Pod kopułą może być najmniej widzów, gdyż takie stadiony mają mniejsze trybuny.
data['day_of_week'].unique()
array(['Sunday', 'Wednesday', 'Tuesday', 'Monday', 'Thursday', 'Saturday', 'Friday'], dtype=object)
monday = data[data['day_of_week'] == 'Monday']
tuesday = data[data['day_of_week'] == 'Tuesday']
wednesday = data[data['day_of_week'] == 'Wednesday']
thursday = data[data['day_of_week'] == 'Thursday']
friday = data[data['day_of_week'] == 'Friday']
saturday = data[data['day_of_week'] == 'Saturday']
sunday = data[data['day_of_week'] == 'Sunday']
Średnia ilość kibiców w danym dniu
import matplotlib.pyplot as plt
left = [1, 2, 3, 4, 5, 6, 7]
height = [monday['attendance'].mean(), tuesday['attendance'].mean(), wednesday['attendance'].mean(),
thursday['attendance'].mean(), friday['attendance'].mean(), saturday['attendance'].mean(), sunday['attendance'].mean()]
tick_label = ['monday', 'tuesday', 'wednesday', 'thursday', 'friday', 'saturday', 'sunday']
plt.bar(left, height, tick_label = tick_label,
width = 0.8, color = ['blue', 'green', 'red'])
plt.xlabel('Day')
plt.ylabel('Attendance')
plt.title('Attendance - Day')
plt.show()
Mediana
import matplotlib.pyplot as plt
left = [1, 2, 3, 4, 5, 6, 7]
height = [monday['attendance'].median(), tuesday['attendance'].median(), wednesday['attendance'].median(),
thursday['attendance'].median(), friday['attendance'].median(), saturday['attendance'].median(), sunday['attendance'].median()]
tick_label = ['monday', 'tuesday', 'wednesday', 'thursday', 'friday', 'saturday', 'sunday']

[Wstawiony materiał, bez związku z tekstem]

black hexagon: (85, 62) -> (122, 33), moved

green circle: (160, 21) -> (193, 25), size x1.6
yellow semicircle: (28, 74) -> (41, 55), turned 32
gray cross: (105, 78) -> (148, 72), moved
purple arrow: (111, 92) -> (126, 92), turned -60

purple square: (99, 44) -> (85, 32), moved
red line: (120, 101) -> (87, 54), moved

plt.bar(left, height, tick_label = tick_label,
width = 0.8, color = ['blue', 'green', 'red'])
plt.xlabel('Day')
plt.ylabel('Attendance')
plt.title('Attendance - Day')
plt.show()
Najwięcej kibiców jest w weekendy.
data['home_team_outcome'].unique()
array(['Win', 'Loss'], dtype=object)
win = data[data['home_team_outcome'] == 'Win']

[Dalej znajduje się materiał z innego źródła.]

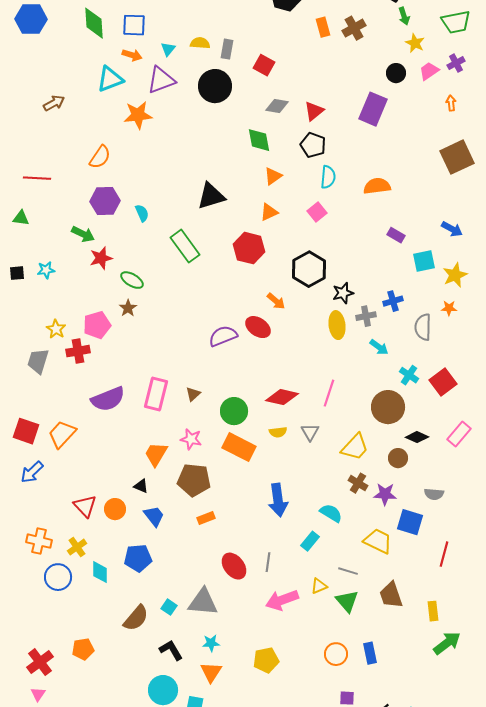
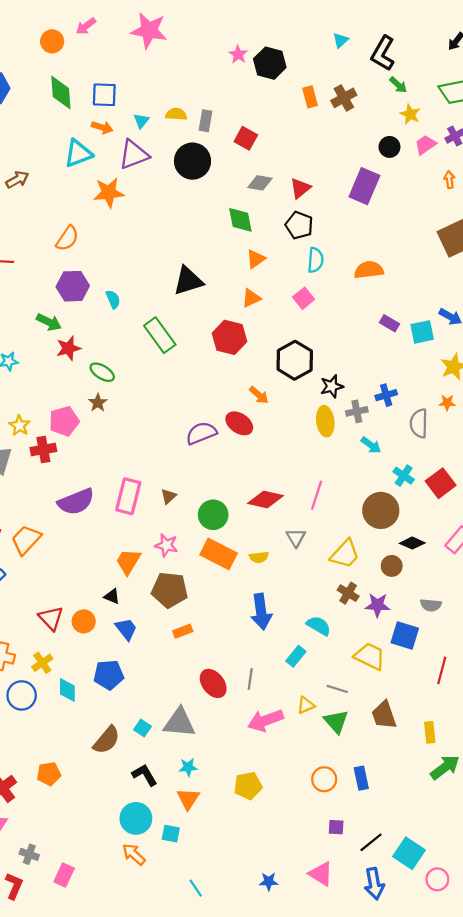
green arrow: (404, 16) -> (398, 85), turned -30
cyan square: (424, 261) -> (422, 332), moved
yellow semicircle: (278, 432) -> (259, 557), moved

loss = data[data['home_team_outcome'] == 'Loss']
Średnia ilość kibiców przy wygraniu/przegraniu gospodarzy
left = [1, 2]
height = [win['attendance'].mean(), loss['attendance'].mean()]
tick_label = ['win', 'loss']
plt.bar(left, height, tick_label = tick_label,
width = 0.8, color = ['blue', 'red'])
plt.xlabel('Win')
plt.ylabel('Attendance')
plt.title('Attendance - Win')
plt.show()
Mediana
left = [1, 2]
height = [win['attendance'].median(), loss['attendance'].median()]

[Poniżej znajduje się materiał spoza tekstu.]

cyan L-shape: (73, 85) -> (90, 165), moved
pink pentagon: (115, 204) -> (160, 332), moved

tick_label = ['win', 'loss']
plt.bar(left, height, tick_label = tick_label,
width = 0.8, color = ['blue', 'red'])
plt.xlabel('Win')
plt.ylabel('Attendance')
plt.title('Attendance - Win')
plt.show()
Nie ma to wpływu, raczej nie jest tak, że widać przegraną przed końcem i przez to kibice wychodzą. A nawet jeśli to działa to w miarę równomiernie w obie strony.